*** DATASET RECORDS Section Begins ***

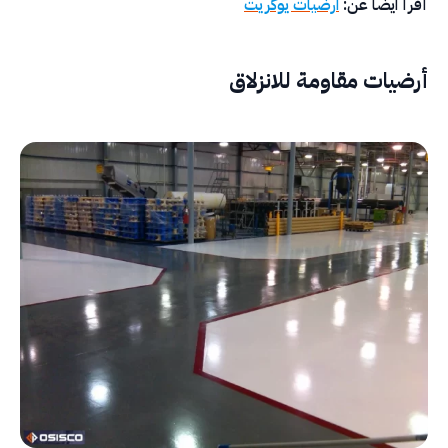
أقرأ ايضا عن:
ارضيات يوكريت
أرضيات مقاومة للانزلاق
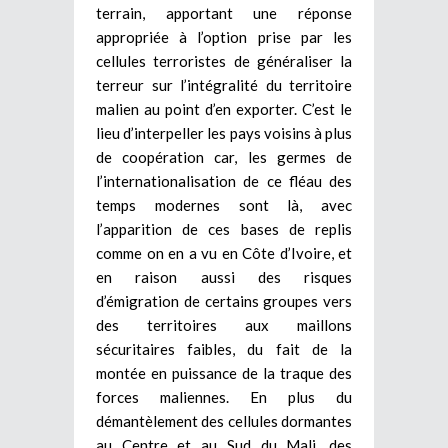
terrain, apportant une réponse
appropriée à l’option prise par les
cellules terroristes de généraliser la
terreur sur l’intégralité du territoire
malien au point d’en exporter. C’est le
lieu d’interpeller les pays voisins à plus
de coopération car, les germes de
l’internationalisation de ce fléau des
temps modernes sont là, avec
l’apparition de ces bases de replis
comme on en a vu en Côte d’Ivoire, et
en raison aussi des risques
d’émigration de certains groupes vers
des territoires aux maillons
sécuritaires faibles, du fait de la
montée en puissance de la traque des
forces maliennes. En plus du
démantèlement des cellules dormantes
au Centre et au Sud du Mali, des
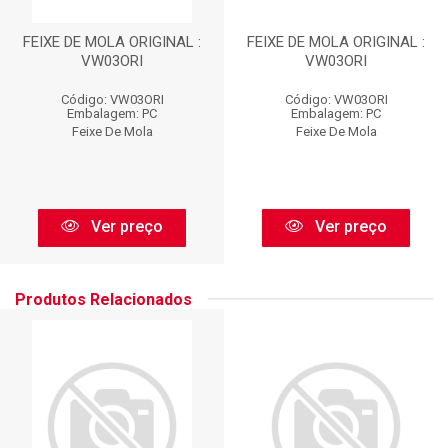
FEIXE DE MOLA ORIGINAL :
FEIXE DE MOLA ORIGINAL :
VW03ORI
VW03ORI
Código: VW03ORI
Código: VW03ORI
Embalagem: PC
Embalagem: PC
Feixe De Mola
Feixe De Mola
Ver preço
Ver preço
Produtos Relacionados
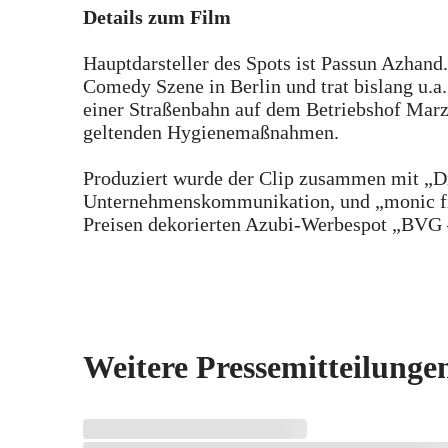
Details zum Film
Hauptdarsteller des Spots ist Passun Azhand
Comedy Szene in Berlin und trat bislang u.
einer Straßenbahn auf dem Betriebshof Marza
geltenden Hygienemaßnahmen.
Produziert wurde der Clip zusammen mit „D
Unternehmenskommunikation, und „monic film
Preisen dekorierten Azubi-Werbespot „BVG –
Weitere Pressemitteilunge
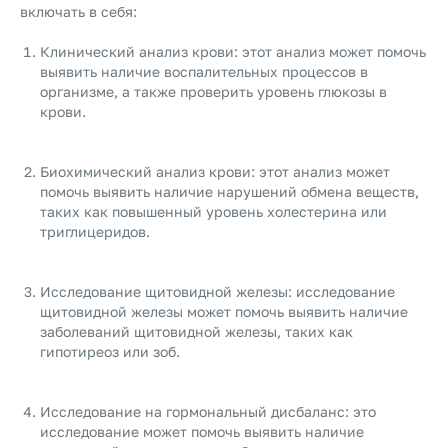
включать в себя:
Клинический анализ крови: этот анализ может помочь
выявить наличие воспалительных процессов в
организме, а также проверить уровень глюкозы в
крови.
Биохимический анализ крови: этот анализ может
помочь выявить наличие нарушений обмена веществ,
таких как повышенный уровень холестерина или
триглицеридов.
Исследование щитовидной железы: исследование
щитовидной железы может помочь выявить наличие
заболеваний щитовидной железы, таких как
гипотиреоз или зоб.
Исследование на гормональный дисбаланс: это
исследование может помочь выявить наличие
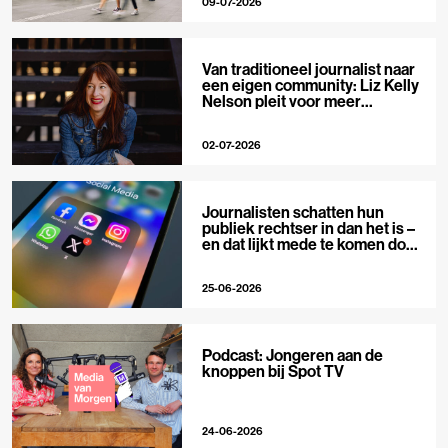
09-07-2026
Van traditioneel journalist naar
een eigen community: Liz Kelly
Nelson pleit voor meer
journalistieke creators
02-07-2026
Journalisten schatten hun
publiek rechtser in dan het is –
en dat lijkt mede te komen door
X
25-06-2026
Podcast: Jongeren aan de
knoppen bij Spot TV
24-06-2026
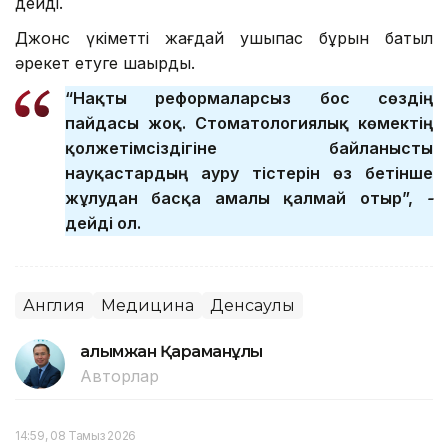
дейді.
Джонс үкіметті жағдай ушықпас бұрын батыл
әрекет етуге шақырды.
“Нақты реформаларсыз бос сөздің
пайдасы жоқ. Стоматологиялық көмектің
қолжетімсіздігіне байланысты
науқастардың ауру тістерін өз бетінше
жұлудан басқа амалы қалмай отыр”,
-
дейді ол.
Англия
Медицина
Денсаулық
Ғалымжан Қараманұлы
Авторлар
14:59, 08 Тамыз 2026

*** DATASET RECORDS Section Ends ***

WHAT IS REQUIRED
Reproduce only the lines from the line that holds "de coopération car, les germes de" through the end of the records, exactly as they stand, both ends included and pictures excluded.

WRITTEN RESPONSE
de coopération car, les germes de
l’internationalisation de ce fléau des
temps modernes sont là, avec
l’apparition de ces bases de replis
comme on en a vu en Côte d’Ivoire, et
en raison aussi des risques
d’émigration de certains groupes vers
des territoires aux maillons
sécuritaires faibles, du fait de la
montée en puissance de la traque des
forces maliennes. En plus du
démantèlement des cellules dormantes
au Centre et au Sud du Mali, des
FEIXE DE MOLA ORIGINAL :
FEIXE DE MOLA ORIGINAL :
VW03ORI
VW03ORI
Código: VW03ORI
Código: VW03ORI
Embalagem: PC
Embalagem: PC
Feixe De Mola
Feixe De Mola
Ver preço
Ver preço
Produtos Relacionados
Details zum Film
Hauptdarsteller des Spots ist Passun Azhand
Comedy Szene in Berlin und trat bislang u.
einer Straßenbahn auf dem Betriebshof Marza
geltenden Hygienemaßnahmen.
Produziert wurde der Clip zusammen mit „D
Unternehmenskommunikation, und „monic film
Preisen dekorierten Azubi-Werbespot „BVG –
Weitere Pressemitteilunge
включать в себя:
Клинический анализ крови: этот анализ может помочь
выявить наличие воспалительных процессов в
организме, а также проверить уровень глюкозы в
крови.
Биохимический анализ крови: этот анализ может
помочь выявить наличие нарушений обмена веществ,
таких как повышенный уровень холестерина или
триглицеридов.
Исследование щитовидной железы: исследование
щитовидной железы может помочь выявить наличие
заболеваний щитовидной железы, таких как
гипотиреоз или зоб.
Исследование на гормональный дисбаланс: это
исследование может помочь выявить наличие
09-07-2026
Van traditioneel journalist naar
een eigen community: Liz Kelly
Nelson pleit voor meer
journalistieke creators
02-07-2026
Journalisten schatten hun
publiek rechtser in dan het is –
en dat lijkt mede te komen door
X
25-06-2026
Podcast: Jongeren aan de
knoppen bij Spot TV
24-06-2026
дейді.
Джонс үкіметті жағдай ушықпас бұрын батыл
әрекет етуге шақырды.
“Нақты реформаларсыз бос сөздің
пайдасы жоқ. Стоматологиялық көмектің
қолжетімсіздігіне байланысты
науқастардың ауру тістерін өз бетінше
жұлудан басқа амалы қалмай отыр”,
-
дейді ол.
Англия
Медицина
Денсаулық
Ғалымжан Қараманұлы
Авторлар
14:59, 08 Тамыз 2026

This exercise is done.